My conclusion is further supported by Rule 10(b) of the Rules of Civil Procedure, which provides that “[a]ll averments of claim or defense shall be made in numbered paragraphs, the contents of each of which be [sic] limited as far as practicable to a statement of a single set of circumstances .... [E]ach defense other than denials shall be stated in a separate . . . defense whenever a separation facilitates the clear presentation of the matters set forth.” Because of the nature of the Rule 12(b) defenses — which rarely overlap — I believe that “the clear presentation” of the defenses requires that each defense be set forth separately.1
*104Finally, I note that a catch-all defense such as the one relied upon here raises Rule 11 concerns. See Mary Ann Pensiero, Inc. v. Lingle, 847 F.2d 90, 97 (3d Cir. 1988) (holding that “the practice of ‘throwing in the kitchen sink’ at times may be so abusive as to merit Rule 11 condemnation,” but finding no Rule 11 violation in that case). Under Rule 11(a), the attorney’s signature on the answer “constitutes a certificate by him . . . that to the best of his knowledge, information, and belief formed after reasonable inquiry it is well grounded in fact and is warranted by existing law or a good faith argument for the extension, modification, or reversal of existing law . ...” A defense that broadly incorporates by reference all of the defenses contained in Rule 12(b) without explanation or distinction among the defenses raises a red flag that the attorney has not conducted the required factual or legal inquiry necessary to determine whether those defenses are in fact applicable. For example, it is difficult to see how Rule 12(b)(1) (lack of subject matter jurisdiction) could possibly be relevant in this particular automobile accident litigation. A defendant’s counsel cannot, under Rule 11, simply reference all possible defenses in order to avoid waiving a defense unless he or she has conducted the inquiry required to determine that the defense is viable.

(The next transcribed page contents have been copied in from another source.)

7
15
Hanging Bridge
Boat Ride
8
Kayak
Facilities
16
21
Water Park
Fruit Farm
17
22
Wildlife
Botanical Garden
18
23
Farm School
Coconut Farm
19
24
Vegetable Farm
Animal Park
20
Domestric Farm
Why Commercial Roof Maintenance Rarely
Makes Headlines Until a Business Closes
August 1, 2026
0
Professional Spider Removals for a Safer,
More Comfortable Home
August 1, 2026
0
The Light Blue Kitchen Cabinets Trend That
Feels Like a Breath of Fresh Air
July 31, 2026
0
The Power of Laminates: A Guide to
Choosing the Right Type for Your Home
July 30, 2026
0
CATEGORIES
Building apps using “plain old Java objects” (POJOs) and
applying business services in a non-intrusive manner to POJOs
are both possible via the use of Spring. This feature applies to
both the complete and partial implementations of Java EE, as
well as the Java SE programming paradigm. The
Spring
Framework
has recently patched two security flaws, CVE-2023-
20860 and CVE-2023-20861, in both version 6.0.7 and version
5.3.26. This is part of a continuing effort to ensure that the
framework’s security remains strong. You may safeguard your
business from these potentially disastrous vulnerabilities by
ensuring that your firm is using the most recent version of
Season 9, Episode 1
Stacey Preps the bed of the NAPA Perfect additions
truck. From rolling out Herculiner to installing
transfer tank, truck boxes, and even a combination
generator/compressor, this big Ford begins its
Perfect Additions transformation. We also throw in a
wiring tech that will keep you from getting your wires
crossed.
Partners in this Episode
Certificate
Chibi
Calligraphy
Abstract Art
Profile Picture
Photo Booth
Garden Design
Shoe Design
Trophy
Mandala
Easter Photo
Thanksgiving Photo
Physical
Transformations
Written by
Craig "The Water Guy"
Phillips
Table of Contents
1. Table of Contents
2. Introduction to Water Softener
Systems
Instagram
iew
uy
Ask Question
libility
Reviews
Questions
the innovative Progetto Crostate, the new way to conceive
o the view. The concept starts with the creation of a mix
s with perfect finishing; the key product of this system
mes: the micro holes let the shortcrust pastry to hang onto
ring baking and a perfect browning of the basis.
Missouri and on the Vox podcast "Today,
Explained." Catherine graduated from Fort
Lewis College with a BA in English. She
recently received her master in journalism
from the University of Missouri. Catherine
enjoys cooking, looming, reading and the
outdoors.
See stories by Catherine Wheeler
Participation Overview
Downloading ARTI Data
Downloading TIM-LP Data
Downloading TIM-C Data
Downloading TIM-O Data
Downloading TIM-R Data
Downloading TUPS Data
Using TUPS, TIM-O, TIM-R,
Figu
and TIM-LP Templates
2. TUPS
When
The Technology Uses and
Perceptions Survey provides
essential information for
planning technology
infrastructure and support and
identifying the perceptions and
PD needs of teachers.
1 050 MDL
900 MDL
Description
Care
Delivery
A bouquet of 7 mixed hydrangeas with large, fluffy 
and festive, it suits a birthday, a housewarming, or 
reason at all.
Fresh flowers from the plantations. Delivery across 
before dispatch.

For the foregoing reasons, I agree that the trial court erred in granting defendant’s motion to dismiss.
. I recognize that in some special circumstances multiple defenses — such as subject matter jurisdiction and personal jurisdiction — may arise out of the same facts and justify consolidation in a single paragraph, but that is not the situation in the usual case.